Allyse will be playing this Wednesday night at The Tree Bar.

music mondays: a great day for pop music

haimAlright guys. Here’s the deal. I’m in love. With HAIM. Their album, Days Are Gone, came out today and you should go buy it right now. But let me confess something before we go on. When I first heard their single, Forever, I liked it but was a little put off. I just thought it sounded too much like a Gloria Estefan song, or some other old pop song, but I could never nail it down.

I have since realized the error of my ways. HAIM is like gloriously, awesomely updated 80s and 90s pop music. I have missed good pop music since approximately 2002, when Justified came out (but we will get to that later). Now, HAIM isn’t definitively a pop group. According to Wikipedia, they are a ROCK BAND. I would call them pop-rock. But if you read any reviews of them, you’ll be sure to notice the frequent comparisons to 80s era Fleetwood Mac, or The Bangles, or some good 90s R&B. THOSE ARE ALL THINGS I LOVE. So naturally, I found myself enamored with HAIM.

The group is made of three sisters from LA and a drummer. Fun fact: baby Haim and I share the same birthday (different years). Their parents formed a family band when the girls were still in school.
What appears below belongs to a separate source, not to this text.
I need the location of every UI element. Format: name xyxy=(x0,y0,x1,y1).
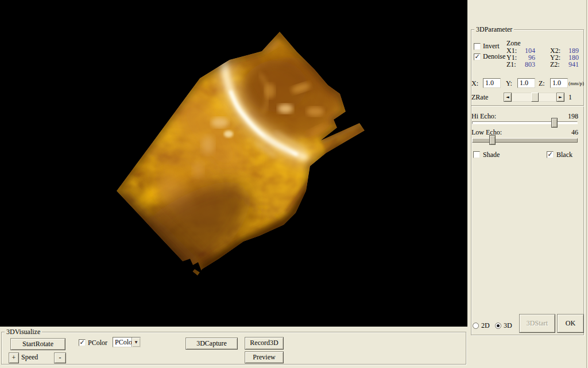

How awesome is that? And their band was called Rockinhaim, hilarious. Anyway, these girls have been playing music together for a long time and it shows.

So, I’ve been listening to their EP, eagerly awaiting the release of Days Are Gone, and the day is finally here. NPR has been streaming the album, so if you aren’t willing to drop $7.99 at iTunes, go take a listen. I really love this whole album, but if I have to pick some favorites, Honey & I is way up there. It’s like Vampire Weekend meets Wilson Phillips in the best way. The album closer, Running If You Call My Name, is also one of my favs. It’s more atmospheric and I think shows the reach that their sound has.
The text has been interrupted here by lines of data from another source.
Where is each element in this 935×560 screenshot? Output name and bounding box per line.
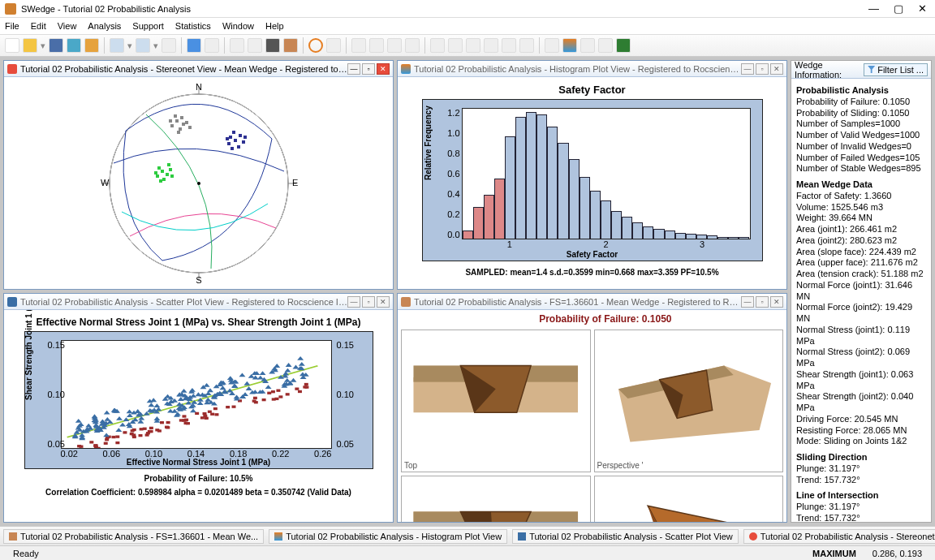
svg-rect-296: [271, 398, 275, 400]
view3d-perspective[interactable]: Perspective ': [594, 330, 784, 472]
svg-rect-13: [185, 121, 188, 124]
new-icon[interactable]: [5, 38, 19, 53]
status-ready: Ready: [5, 549, 47, 558]
menu-support[interactable]: Support: [132, 21, 164, 31]
probability-of-failure-label: Probability of Failure: 0.1050: [539, 313, 671, 325]
stereonet-plot[interactable]: N S W E: [97, 82, 300, 285]
window-title: SWedge - Tutorial 02 Probabilistic Analy…: [21, 4, 868, 14]
tab-scatter[interactable]: Tutorial 02 Probabilistic Analysis - Sca…: [512, 529, 739, 544]
view3d-side[interactable]: Side: [594, 476, 784, 522]
tool-icon-5[interactable]: [502, 38, 516, 53]
copy-icon[interactable]: [162, 38, 176, 53]
histogram-plot[interactable]: Relative Frequency Safety Factor 1.21.00…: [422, 99, 763, 261]
histogram-subtitle: SAMPLED: mean=1.4 s.d.=0.3599 min=0.668 …: [465, 268, 718, 277]
chart-line-icon[interactable]: [545, 38, 559, 53]
clipboard-icon[interactable]: [84, 38, 99, 53]
sidebar-line: Factor of Safety: 1.3660: [796, 191, 926, 202]
menu-window[interactable]: Window: [222, 21, 254, 31]
menu-analysis[interactable]: Analysis: [88, 21, 121, 31]
menu-help[interactable]: Help: [265, 21, 284, 31]
svg-rect-37: [159, 179, 162, 183]
menu-file[interactable]: File: [5, 21, 19, 31]
pane-max-button[interactable]: ▫: [362, 63, 375, 75]
scatter-plot[interactable]: Shear Strength Joint 1 (MPa) Effective N…: [24, 331, 373, 469]
svg-rect-271: [252, 399, 256, 402]
pane-close-button[interactable]: ✕: [377, 296, 390, 308]
export-excel-icon[interactable]: [616, 38, 631, 53]
chart-cumulative-icon[interactable]: [580, 38, 595, 53]
pane-min-button[interactable]: —: [741, 63, 754, 75]
tool-icon-1[interactable]: [430, 38, 445, 53]
pane-close-button[interactable]: ✕: [770, 296, 783, 308]
tab-scatter-icon: [518, 532, 526, 541]
pane-close-button[interactable]: ✕: [377, 63, 390, 75]
svg-rect-258: [115, 435, 119, 437]
pane-min-button[interactable]: —: [741, 296, 754, 308]
chart-bar-icon[interactable]: [562, 38, 577, 53]
tab-3d[interactable]: Tutorial 02 Probabilistic Analysis - FS=…: [3, 529, 264, 544]
menu-edit[interactable]: Edit: [31, 21, 46, 31]
tab-histogram[interactable]: Tutorial 02 Probabilistic Analysis - His…: [269, 529, 507, 544]
zoom-extents-icon[interactable]: [351, 38, 366, 53]
svg-marker-314: [648, 506, 759, 522]
minimize-button[interactable]: —: [868, 2, 879, 15]
svg-rect-257: [166, 421, 170, 424]
pane-close-button[interactable]: ✕: [770, 63, 783, 75]
tool-icon-6[interactable]: [519, 38, 534, 53]
view3d-front[interactable]: Front: [401, 476, 591, 522]
tool-icon-2[interactable]: [448, 38, 463, 53]
input-data-icon[interactable]: [187, 38, 201, 53]
menu-view[interactable]: View: [58, 21, 77, 31]
open-icon[interactable]: [23, 38, 37, 53]
tool-icon-4[interactable]: [484, 38, 498, 53]
maximize-button[interactable]: ▢: [894, 2, 903, 15]
svg-rect-112: [182, 415, 186, 417]
print-icon[interactable]: [67, 38, 81, 53]
undo-icon[interactable]: [110, 38, 124, 53]
sidebar-line: Area (joint1): 266.461 m2: [796, 224, 926, 235]
svg-text:W: W: [101, 178, 110, 187]
view-caption-perspective: Perspective ': [597, 461, 644, 470]
zoom-out-icon[interactable]: [387, 38, 402, 53]
save-icon[interactable]: [49, 38, 63, 53]
svg-rect-18: [182, 123, 185, 126]
close-button[interactable]: ✕: [918, 2, 927, 15]
pane-max-button[interactable]: ▫: [756, 63, 769, 75]
pane-max-button[interactable]: ▫: [756, 296, 769, 308]
svg-marker-185: [196, 401, 203, 405]
filter-list-button[interactable]: Filter List ...: [864, 63, 928, 76]
menu-statistics[interactable]: Statistics: [175, 21, 211, 31]
pane-max-button[interactable]: ▫: [362, 296, 375, 308]
scatter-svg: [62, 341, 331, 448]
svg-rect-131: [226, 406, 230, 408]
svg-rect-233: [159, 421, 163, 424]
pan-icon[interactable]: [405, 38, 420, 53]
analyze-icon[interactable]: [230, 38, 244, 53]
sidebar-body[interactable]: Probabilistic AnalysisProbability of Fai…: [791, 79, 931, 522]
pane-min-button[interactable]: —: [347, 296, 360, 308]
sidebar-header: Wedge Information:: [795, 60, 864, 80]
tool-icon-3[interactable]: [466, 38, 480, 53]
sidebar-line: Normal Stress (joint2): 0.069 MPa: [796, 347, 926, 369]
svg-rect-20: [229, 136, 232, 139]
layout-icon[interactable]: [326, 38, 341, 53]
report-icon[interactable]: [248, 38, 262, 53]
tab-stereonet[interactable]: Tutorial 02 Probabilistic Analysis - Ste…: [743, 529, 935, 544]
svg-text:S: S: [196, 275, 201, 285]
scatter-xlabel: Effective Normal Stress Joint 1 (MPa): [127, 458, 270, 467]
pane-min-button[interactable]: —: [347, 63, 360, 75]
wedge-data-icon[interactable]: [205, 38, 219, 53]
redo-icon[interactable]: [136, 38, 150, 53]
view3d-top[interactable]: Top: [401, 330, 591, 472]
chart-scatter-icon[interactable]: [598, 38, 613, 53]
zoom-in-icon[interactable]: [369, 38, 384, 53]
compute-icon[interactable]: [265, 38, 280, 53]
svg-marker-156: [150, 398, 157, 402]
view3d-icon[interactable]: [283, 38, 298, 53]
svg-rect-61: [111, 436, 115, 438]
sidebar-line: Normal Force (joint2): 19.429 MN: [796, 302, 926, 325]
svg-marker-155: [167, 409, 174, 413]
app-icon: [5, 3, 16, 15]
sidebar-line: Area (slope face): 224.439 m2: [796, 247, 926, 258]
stereonet-icon[interactable]: [308, 38, 323, 53]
Okay, shift gears a bit. The other good news for pop music is today’s release of The 20/20 Experience: 2 of 2. Honestly, I haven’t listened to the whole thing yet, but I do like Take Back the Night, and trust that in the reign of terror Miley has on pop music, JT will always be better. He definitely has a case of “artists make better art when they’re sad” (don’t even try to tell me Cry Me A River isn’t one of the best pop songs ever), but he’s still the current king. And also, JT + Timbaland forever.

Addendum: After listening to all of part 2, I’m really disappointed in it. This is a great example of the failed double album. As a friend of mine put it, part 2 just feels thrown together. Instead of wasting energy trying to put out two albums, he should have put everything into making one really solid album. The songs on part 2 don’t even work together. Some are really clearly pop tracks, like Not A Bad Thing (which I actually don’t hate), others are hip-hop infused and some are heavier, like Only When I Walk Away (which I do hate). And then. AND THEN THERE IS THIS COUNTRY SONG IN THE MIDDLE. Don’t be fooled, Drink You Away may not sound completely like a country track, but bro, it is. I mean, it’s called Drink You Away. I was also really hoping for shorter tracks on part 2, I don’t know what the fascination is with 8 minute pop songs. COMMENCE CRYING OVER THE END OF JT’S POP CAREER.

Nah, I still got your back, JT, but I expect more from you.